* **TASK OBJECTIVE**:
Pictures aside, output each record exactly.

** Opening RECORDS SUPPLIED block **

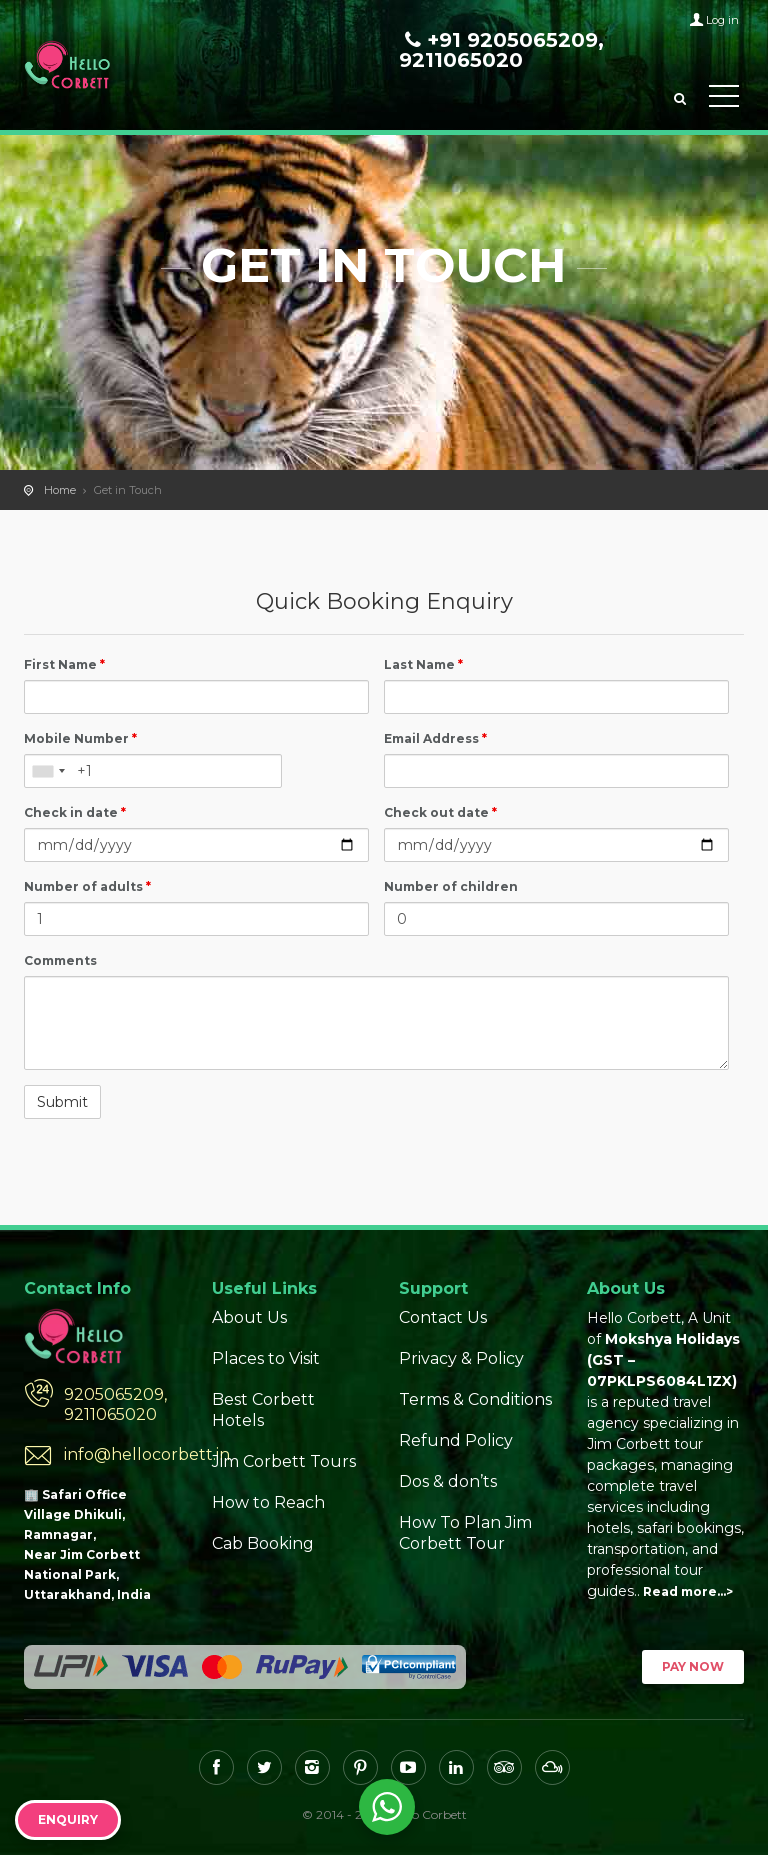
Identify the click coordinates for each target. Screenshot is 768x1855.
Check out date (440, 812)
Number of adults (87, 886)
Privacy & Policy (461, 1358)
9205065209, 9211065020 (115, 1404)
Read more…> (688, 1591)
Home (60, 490)
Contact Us (443, 1317)
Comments (60, 960)
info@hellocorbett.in (123, 1454)
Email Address (435, 738)
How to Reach (268, 1502)
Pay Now (693, 1666)
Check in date (75, 812)
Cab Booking (263, 1543)
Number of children (451, 886)
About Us (249, 1317)
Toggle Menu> (724, 96)
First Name (64, 664)
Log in (722, 20)
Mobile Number (80, 738)
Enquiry (68, 1819)
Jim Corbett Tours (284, 1461)
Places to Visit (266, 1358)
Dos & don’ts (448, 1481)
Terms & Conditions (475, 1399)
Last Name (423, 664)
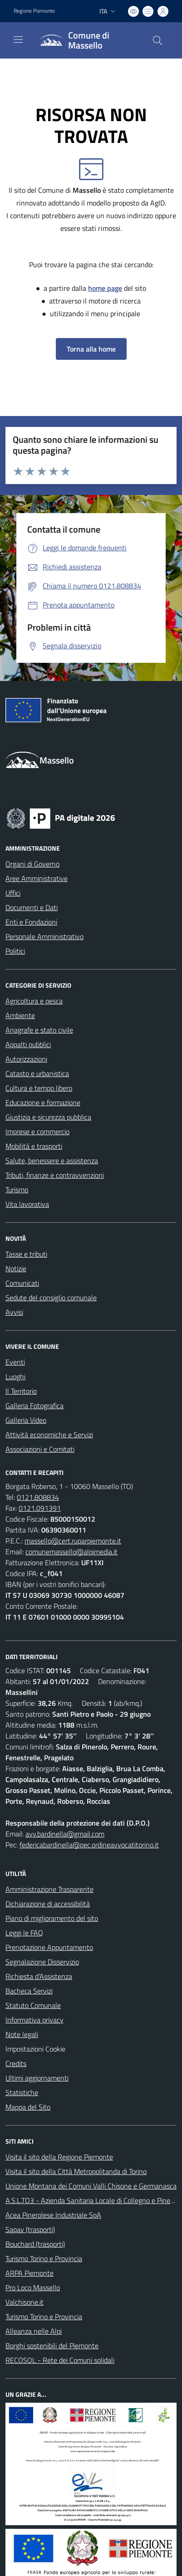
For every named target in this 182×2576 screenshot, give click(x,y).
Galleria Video (25, 1420)
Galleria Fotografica (34, 1405)
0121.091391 (40, 1508)
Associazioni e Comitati (39, 1449)
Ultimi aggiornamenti (37, 2077)
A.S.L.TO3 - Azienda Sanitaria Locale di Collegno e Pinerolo (93, 2200)
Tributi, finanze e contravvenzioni (54, 1175)
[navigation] (18, 39)
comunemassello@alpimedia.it (71, 1551)
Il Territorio (21, 1391)
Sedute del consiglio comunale (51, 1297)
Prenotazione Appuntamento (49, 1947)
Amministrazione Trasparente (49, 1889)
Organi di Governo (32, 863)
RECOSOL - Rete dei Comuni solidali (59, 2360)
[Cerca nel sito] (157, 40)
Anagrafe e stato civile (39, 1029)
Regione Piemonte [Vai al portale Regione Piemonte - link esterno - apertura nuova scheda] (34, 11)
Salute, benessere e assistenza (51, 1160)
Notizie (15, 1268)
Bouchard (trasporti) (35, 2243)
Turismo (16, 1189)
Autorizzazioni (26, 1058)
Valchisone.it (24, 2302)
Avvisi (14, 1312)
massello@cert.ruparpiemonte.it (73, 1540)
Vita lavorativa (27, 1204)
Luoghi (15, 1376)
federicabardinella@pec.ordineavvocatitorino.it (89, 1844)
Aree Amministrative (36, 878)
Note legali (21, 2034)
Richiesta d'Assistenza (38, 1976)
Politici (15, 950)
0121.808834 (38, 1497)
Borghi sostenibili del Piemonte (51, 2345)
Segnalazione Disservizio (42, 1961)
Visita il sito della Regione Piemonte (59, 2156)
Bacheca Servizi (29, 1990)
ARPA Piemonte (29, 2272)
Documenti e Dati (31, 907)
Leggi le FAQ (24, 1932)
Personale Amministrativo (44, 936)
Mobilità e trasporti (33, 1146)
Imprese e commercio (37, 1131)
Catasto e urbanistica (37, 1073)
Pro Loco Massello (32, 2287)
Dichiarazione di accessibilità (47, 1903)
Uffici (12, 892)
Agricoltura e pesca (34, 1000)
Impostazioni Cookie (35, 2048)
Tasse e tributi (26, 1254)
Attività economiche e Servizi (49, 1434)
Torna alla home (91, 348)
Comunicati (22, 1283)
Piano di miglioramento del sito (51, 1918)
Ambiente (20, 1015)
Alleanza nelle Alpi (33, 2331)
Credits (15, 2063)
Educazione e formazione (42, 1102)
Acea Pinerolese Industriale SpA (53, 2214)
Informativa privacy (34, 2019)
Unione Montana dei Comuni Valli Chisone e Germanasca (91, 2185)
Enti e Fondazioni (31, 921)
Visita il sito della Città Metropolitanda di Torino (76, 2171)
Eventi (15, 1362)
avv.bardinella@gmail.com (64, 1833)
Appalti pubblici (28, 1044)
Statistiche (21, 2092)
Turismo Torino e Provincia (43, 2258)
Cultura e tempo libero (38, 1087)
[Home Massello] (86, 40)
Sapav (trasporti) (30, 2229)
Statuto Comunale (33, 2005)
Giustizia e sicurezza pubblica (48, 1117)
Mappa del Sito (27, 2106)
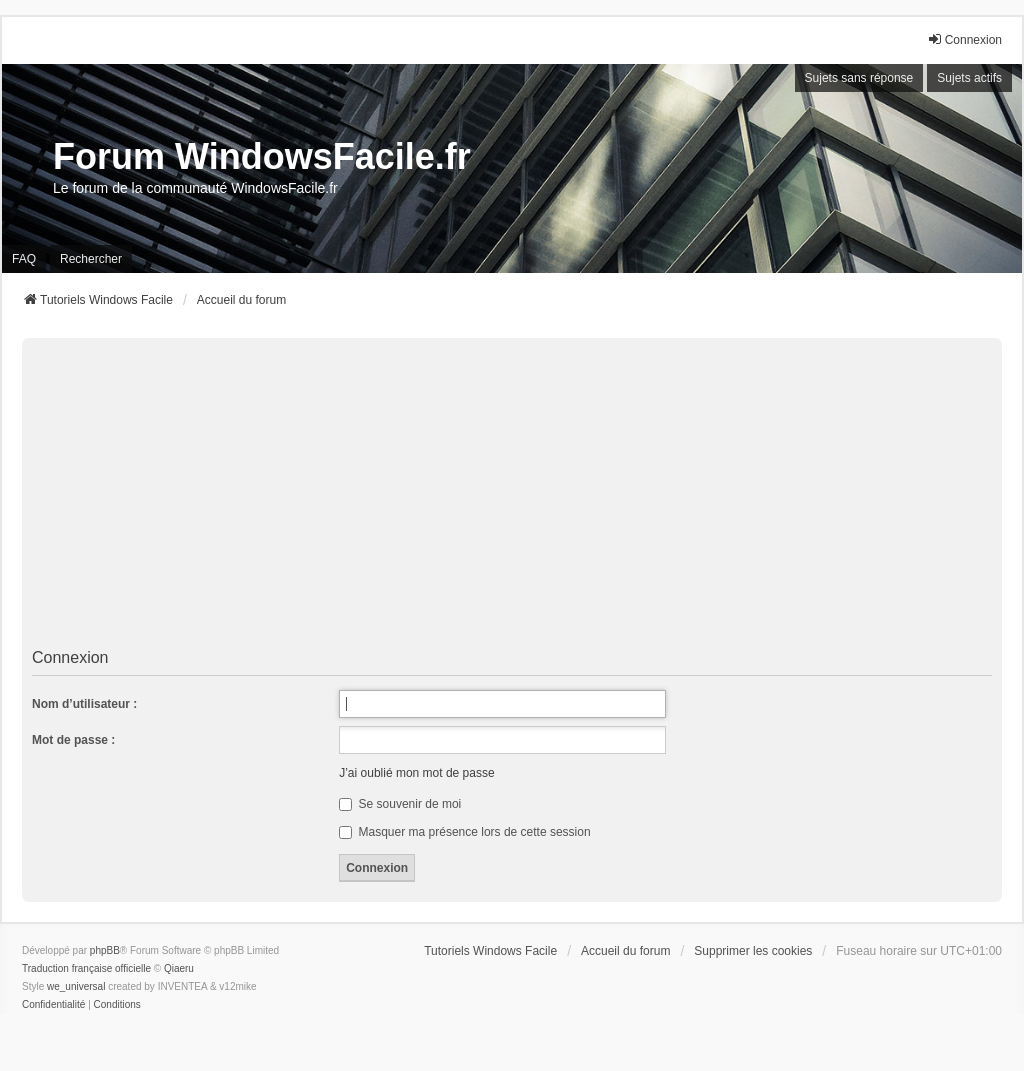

** Closing RECORDS SUPPLIED block **

* **OUTPUT**:
Identify the click coordinates for each target. Screenshot is 768x1855.
Check out date (440, 812)
Number of adults (87, 886)
Privacy & Policy (461, 1358)
9205065209, 9211065020 (115, 1404)
Read more…> (688, 1591)
Home (60, 490)
Contact Us (443, 1317)
Comments (60, 960)
info@hellocorbett.in (123, 1454)
Email Address (435, 738)
How to Reach (268, 1502)
Pay Now (693, 1666)
Check in date (75, 812)
Cab Booking (263, 1543)
Number of children (451, 886)
About Us (249, 1317)
Toggle Menu> (724, 96)
First Name (64, 664)
Log in (722, 20)
Mobile Number (80, 738)
Enquiry (68, 1819)
Jim Corbett Tours (284, 1461)
Places to Visit (266, 1358)
Dos & don’ts (448, 1481)
Terms & Conditions (475, 1399)
Last Name (423, 664)
For every named target in this 182×2576 screenshot, give click(x,y).
Galleria Video (25, 1420)
Galleria Fotografica (34, 1405)
0121.091391 (40, 1508)
Associazioni e Comitati (39, 1449)
Ultimi aggiornamenti (37, 2077)
A.S.L.TO3 - Azienda Sanitaria Locale di Collegno e Pinerolo (93, 2200)
Tributi, finanze e contravvenzioni (54, 1175)
[navigation] (18, 39)
comunemassello@alpimedia.it (71, 1551)
Il Territorio (21, 1391)
Sedute del consiglio comunale (51, 1297)
Prenotazione Appuntamento (49, 1947)
Amministrazione Trasparente (49, 1889)
Organi di Governo (32, 863)
RECOSOL - Rete dei Comuni solidali (59, 2360)
[Cerca nel sito] (157, 40)
Anagrafe e stato civile (39, 1029)
Regione Piemonte [Vai al portale Regione Piemonte - link esterno - apertura nuova scheda] (34, 11)
Salute, benessere e assistenza (51, 1160)
Notizie (15, 1268)
Bouchard (trasporti) (35, 2243)
Turismo (16, 1189)
Autorizzazioni (26, 1058)
Valchisone.it (24, 2302)
Avvisi (14, 1312)
massello@cert.ruparpiemonte.it (73, 1540)
Vita lavorativa (27, 1204)
Luoghi (15, 1376)
federicabardinella@pec.ordineavvocatitorino.it (89, 1844)
Aree Amministrative (36, 878)
Note legali (21, 2034)
Richiesta d'Assistenza (38, 1976)
Politici (15, 950)
0121.808834 (38, 1497)
Borghi sostenibili del Piemonte (51, 2345)
Segnalazione Disservizio (42, 1961)
Visita il sito della Regione Piemonte (59, 2156)
Bacheca Servizi (29, 1990)
ARPA Piemonte (29, 2272)
Documenti e Dati (31, 907)
Leggi le FAQ (24, 1932)
Personale Amministrativo (44, 936)
Mobilità e trasporti (33, 1146)
Imprese e commercio (37, 1131)
Catasto e urbanistica (37, 1073)
Pro Loco Massello (32, 2287)
Dichiarazione di accessibilità (47, 1903)
Uffici (12, 892)
Agricoltura e pesca (34, 1000)
Impostazioni Cookie (35, 2048)
Tasse e tributi (26, 1254)
Attività economiche e Servizi (49, 1434)
Torna alla home (91, 348)
Comunicati (22, 1283)
Piano di miglioramento del sito (51, 1918)
Ambiente (20, 1015)
Alleanza nelle Alpi (33, 2331)
Credits (15, 2063)
Educazione e formazione (42, 1102)
Acea Pinerolese Industriale SpA (53, 2214)
Informativa privacy (34, 2019)
Unione Montana dei Comuni Valli Chisone e Germanasca (91, 2185)
Enti e Fondazioni (31, 921)
Visita il sito della Città Metropolitanda di Torino (76, 2171)
Eventi (15, 1362)
avv.bardinella@gmail.com (64, 1833)
Appalti pubblici (28, 1044)
Statistiche (21, 2092)
Turismo Torino e Provincia (43, 2258)
Cultura e tempo libero (38, 1087)
[Home Massello] (86, 40)
Sapav (trasporti) (30, 2229)
Statuto Comunale (33, 2005)
Giustizia e sicurezza pubblica (48, 1117)
Mappa del Sito (27, 2106)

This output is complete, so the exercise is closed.